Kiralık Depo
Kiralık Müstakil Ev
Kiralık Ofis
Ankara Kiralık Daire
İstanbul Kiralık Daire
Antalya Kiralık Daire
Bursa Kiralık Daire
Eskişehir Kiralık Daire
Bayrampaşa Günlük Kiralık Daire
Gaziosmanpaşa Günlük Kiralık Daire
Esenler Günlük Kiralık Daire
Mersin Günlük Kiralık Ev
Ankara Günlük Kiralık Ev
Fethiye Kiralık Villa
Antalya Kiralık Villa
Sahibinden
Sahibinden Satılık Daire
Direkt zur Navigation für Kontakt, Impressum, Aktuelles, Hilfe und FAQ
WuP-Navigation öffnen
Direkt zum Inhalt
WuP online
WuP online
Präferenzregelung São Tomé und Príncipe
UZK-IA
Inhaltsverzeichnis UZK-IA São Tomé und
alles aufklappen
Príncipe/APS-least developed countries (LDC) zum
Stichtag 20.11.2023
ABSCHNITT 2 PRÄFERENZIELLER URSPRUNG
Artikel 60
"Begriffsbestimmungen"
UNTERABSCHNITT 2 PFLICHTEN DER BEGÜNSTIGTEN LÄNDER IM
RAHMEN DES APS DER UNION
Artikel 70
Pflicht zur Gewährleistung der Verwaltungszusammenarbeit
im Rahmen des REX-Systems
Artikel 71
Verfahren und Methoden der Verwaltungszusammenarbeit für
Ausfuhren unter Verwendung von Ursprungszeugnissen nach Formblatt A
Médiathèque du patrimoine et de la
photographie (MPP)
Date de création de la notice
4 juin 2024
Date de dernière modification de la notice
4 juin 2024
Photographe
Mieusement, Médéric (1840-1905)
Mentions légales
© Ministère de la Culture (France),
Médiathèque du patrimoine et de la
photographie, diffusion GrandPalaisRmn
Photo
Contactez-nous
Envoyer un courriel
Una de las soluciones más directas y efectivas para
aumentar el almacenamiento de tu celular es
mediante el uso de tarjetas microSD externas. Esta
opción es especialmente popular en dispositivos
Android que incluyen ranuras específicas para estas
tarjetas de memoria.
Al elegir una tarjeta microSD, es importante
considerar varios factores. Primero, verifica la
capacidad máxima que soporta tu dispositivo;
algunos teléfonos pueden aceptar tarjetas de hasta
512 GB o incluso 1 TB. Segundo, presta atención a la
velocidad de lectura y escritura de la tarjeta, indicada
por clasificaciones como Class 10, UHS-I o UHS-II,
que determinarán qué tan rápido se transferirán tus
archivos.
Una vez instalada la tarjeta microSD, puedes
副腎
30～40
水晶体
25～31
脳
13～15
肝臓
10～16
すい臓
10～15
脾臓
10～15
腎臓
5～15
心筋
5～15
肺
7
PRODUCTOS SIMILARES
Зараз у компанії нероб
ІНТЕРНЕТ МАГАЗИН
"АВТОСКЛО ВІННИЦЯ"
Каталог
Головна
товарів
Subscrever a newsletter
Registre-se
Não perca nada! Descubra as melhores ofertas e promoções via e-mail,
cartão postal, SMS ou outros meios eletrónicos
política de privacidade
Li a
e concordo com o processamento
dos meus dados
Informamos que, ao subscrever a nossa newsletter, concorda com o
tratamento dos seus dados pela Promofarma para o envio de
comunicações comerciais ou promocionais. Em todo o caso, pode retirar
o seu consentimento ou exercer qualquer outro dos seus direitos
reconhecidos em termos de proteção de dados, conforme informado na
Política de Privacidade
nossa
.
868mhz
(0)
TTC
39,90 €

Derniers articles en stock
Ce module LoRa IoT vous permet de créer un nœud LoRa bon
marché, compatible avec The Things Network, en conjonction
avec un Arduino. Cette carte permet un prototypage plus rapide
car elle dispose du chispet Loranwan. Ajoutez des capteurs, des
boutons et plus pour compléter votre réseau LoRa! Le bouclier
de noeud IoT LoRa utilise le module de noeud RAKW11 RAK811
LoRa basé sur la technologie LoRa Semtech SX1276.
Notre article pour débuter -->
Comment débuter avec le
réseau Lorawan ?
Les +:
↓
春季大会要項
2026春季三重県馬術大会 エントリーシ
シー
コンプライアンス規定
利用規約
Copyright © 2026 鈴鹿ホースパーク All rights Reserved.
* * *
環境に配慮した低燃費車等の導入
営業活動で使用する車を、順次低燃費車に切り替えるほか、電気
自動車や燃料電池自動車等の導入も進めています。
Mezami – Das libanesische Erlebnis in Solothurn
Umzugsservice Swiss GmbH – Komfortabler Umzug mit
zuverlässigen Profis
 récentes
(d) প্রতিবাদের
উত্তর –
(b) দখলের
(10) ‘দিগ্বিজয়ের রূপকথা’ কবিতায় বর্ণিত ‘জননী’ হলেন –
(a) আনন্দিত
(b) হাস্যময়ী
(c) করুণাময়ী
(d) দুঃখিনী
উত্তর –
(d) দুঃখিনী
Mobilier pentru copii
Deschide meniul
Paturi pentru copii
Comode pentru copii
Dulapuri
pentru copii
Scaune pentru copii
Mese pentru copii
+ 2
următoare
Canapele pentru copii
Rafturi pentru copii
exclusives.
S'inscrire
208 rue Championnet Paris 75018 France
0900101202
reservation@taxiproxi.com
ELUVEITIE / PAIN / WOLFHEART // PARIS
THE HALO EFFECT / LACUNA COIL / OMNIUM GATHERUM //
---
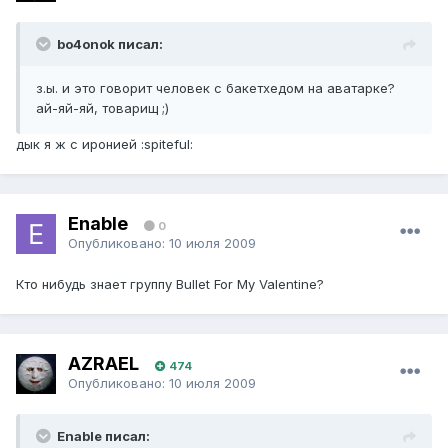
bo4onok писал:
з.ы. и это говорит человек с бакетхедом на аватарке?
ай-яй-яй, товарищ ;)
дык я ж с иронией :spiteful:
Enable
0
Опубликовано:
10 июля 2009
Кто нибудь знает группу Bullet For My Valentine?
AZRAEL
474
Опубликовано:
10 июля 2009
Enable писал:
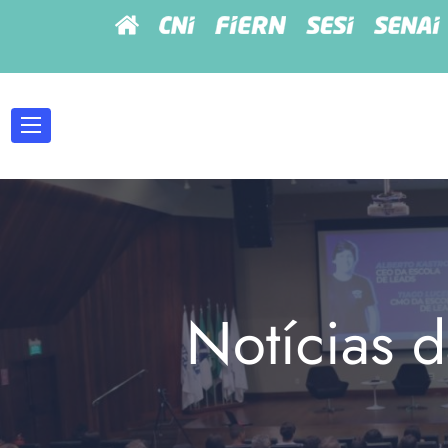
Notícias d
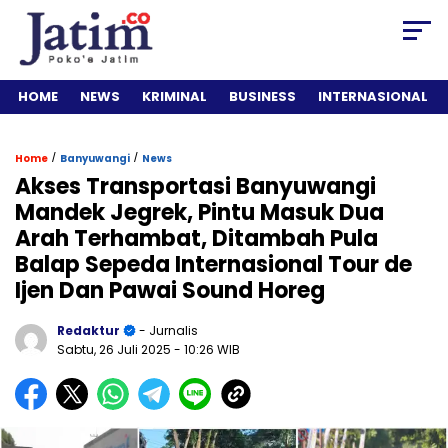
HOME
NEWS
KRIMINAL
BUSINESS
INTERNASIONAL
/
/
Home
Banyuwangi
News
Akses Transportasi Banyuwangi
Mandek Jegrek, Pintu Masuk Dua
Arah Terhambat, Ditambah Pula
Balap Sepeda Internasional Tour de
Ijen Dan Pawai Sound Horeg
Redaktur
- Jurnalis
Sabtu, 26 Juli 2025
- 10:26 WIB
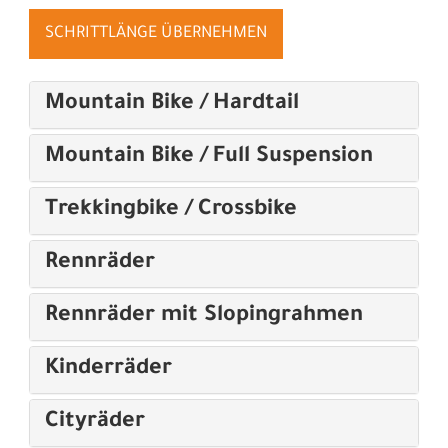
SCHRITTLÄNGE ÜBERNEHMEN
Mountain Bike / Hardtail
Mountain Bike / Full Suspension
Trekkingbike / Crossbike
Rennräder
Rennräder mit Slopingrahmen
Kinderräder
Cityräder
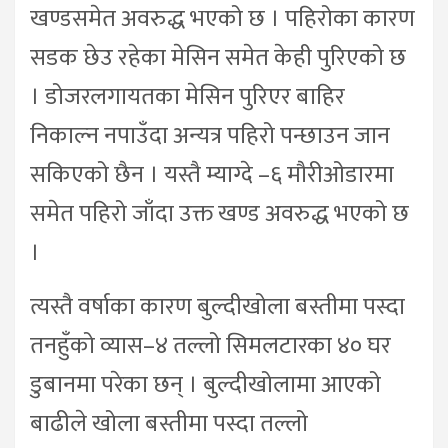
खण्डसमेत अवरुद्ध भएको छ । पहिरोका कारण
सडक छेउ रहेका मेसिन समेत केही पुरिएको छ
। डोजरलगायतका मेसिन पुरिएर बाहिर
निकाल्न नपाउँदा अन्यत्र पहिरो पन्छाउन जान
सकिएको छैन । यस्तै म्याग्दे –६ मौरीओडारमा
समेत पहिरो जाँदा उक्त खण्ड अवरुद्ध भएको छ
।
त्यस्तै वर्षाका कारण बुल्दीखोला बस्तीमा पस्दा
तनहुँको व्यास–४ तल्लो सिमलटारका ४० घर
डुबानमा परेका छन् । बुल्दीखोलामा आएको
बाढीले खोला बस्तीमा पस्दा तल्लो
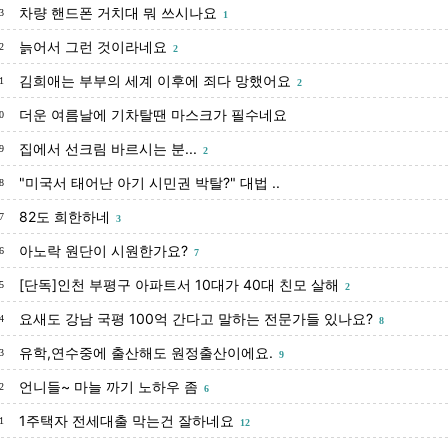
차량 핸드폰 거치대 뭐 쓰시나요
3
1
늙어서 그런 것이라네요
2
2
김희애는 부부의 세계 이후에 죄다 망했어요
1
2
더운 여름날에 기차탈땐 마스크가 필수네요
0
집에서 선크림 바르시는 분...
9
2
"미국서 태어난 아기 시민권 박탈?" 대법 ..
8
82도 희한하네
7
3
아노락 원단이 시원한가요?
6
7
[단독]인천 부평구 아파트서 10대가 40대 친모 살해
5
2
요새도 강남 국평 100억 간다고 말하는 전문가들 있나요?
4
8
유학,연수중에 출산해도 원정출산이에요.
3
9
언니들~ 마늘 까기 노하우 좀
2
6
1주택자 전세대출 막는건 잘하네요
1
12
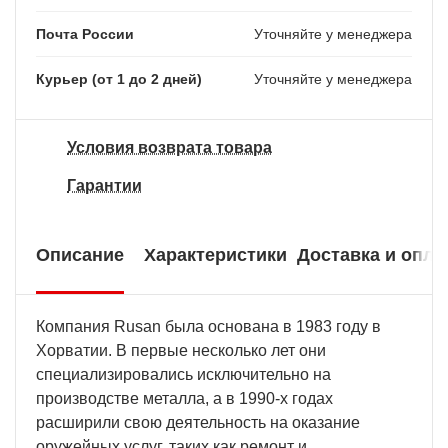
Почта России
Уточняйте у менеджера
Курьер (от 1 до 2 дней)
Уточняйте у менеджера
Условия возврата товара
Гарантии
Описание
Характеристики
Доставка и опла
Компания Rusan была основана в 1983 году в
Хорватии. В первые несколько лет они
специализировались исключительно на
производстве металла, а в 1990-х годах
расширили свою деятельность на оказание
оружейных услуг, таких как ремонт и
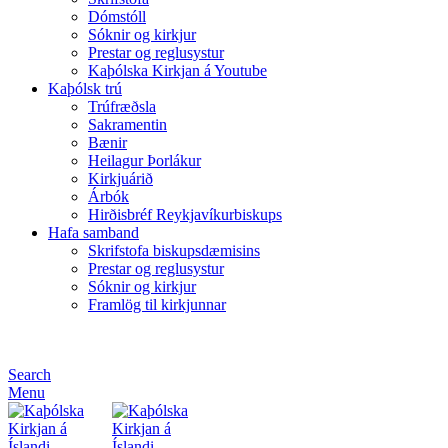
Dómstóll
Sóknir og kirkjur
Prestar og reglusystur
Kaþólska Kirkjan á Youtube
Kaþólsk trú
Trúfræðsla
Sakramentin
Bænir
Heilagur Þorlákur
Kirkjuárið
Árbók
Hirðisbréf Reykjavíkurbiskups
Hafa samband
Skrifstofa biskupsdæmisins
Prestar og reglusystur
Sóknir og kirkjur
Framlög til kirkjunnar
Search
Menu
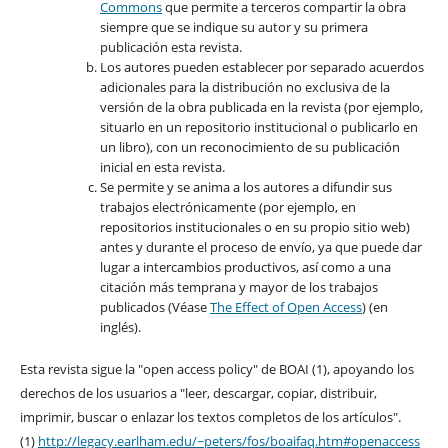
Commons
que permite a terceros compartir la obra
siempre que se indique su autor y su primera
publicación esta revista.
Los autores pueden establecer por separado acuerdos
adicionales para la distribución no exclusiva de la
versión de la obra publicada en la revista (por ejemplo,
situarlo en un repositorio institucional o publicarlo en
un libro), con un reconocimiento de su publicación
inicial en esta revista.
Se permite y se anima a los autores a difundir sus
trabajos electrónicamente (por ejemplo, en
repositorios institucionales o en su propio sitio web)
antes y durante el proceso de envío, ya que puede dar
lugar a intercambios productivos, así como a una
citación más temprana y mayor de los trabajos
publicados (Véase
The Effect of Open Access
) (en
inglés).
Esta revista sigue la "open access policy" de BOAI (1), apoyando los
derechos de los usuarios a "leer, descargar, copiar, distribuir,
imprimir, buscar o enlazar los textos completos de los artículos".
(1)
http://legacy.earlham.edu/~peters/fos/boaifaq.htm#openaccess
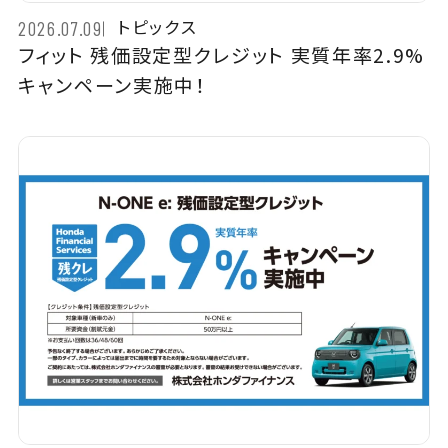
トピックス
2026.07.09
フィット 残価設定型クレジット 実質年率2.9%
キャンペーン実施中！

▸ TASK DIRECTIONS
For the word "nossa", find all matching lines in the entries above and copy them out.

▸ ANSWER TO THIS TASK
Informamos que, ao subscrever a nossa newsletter, concorda com o
nossa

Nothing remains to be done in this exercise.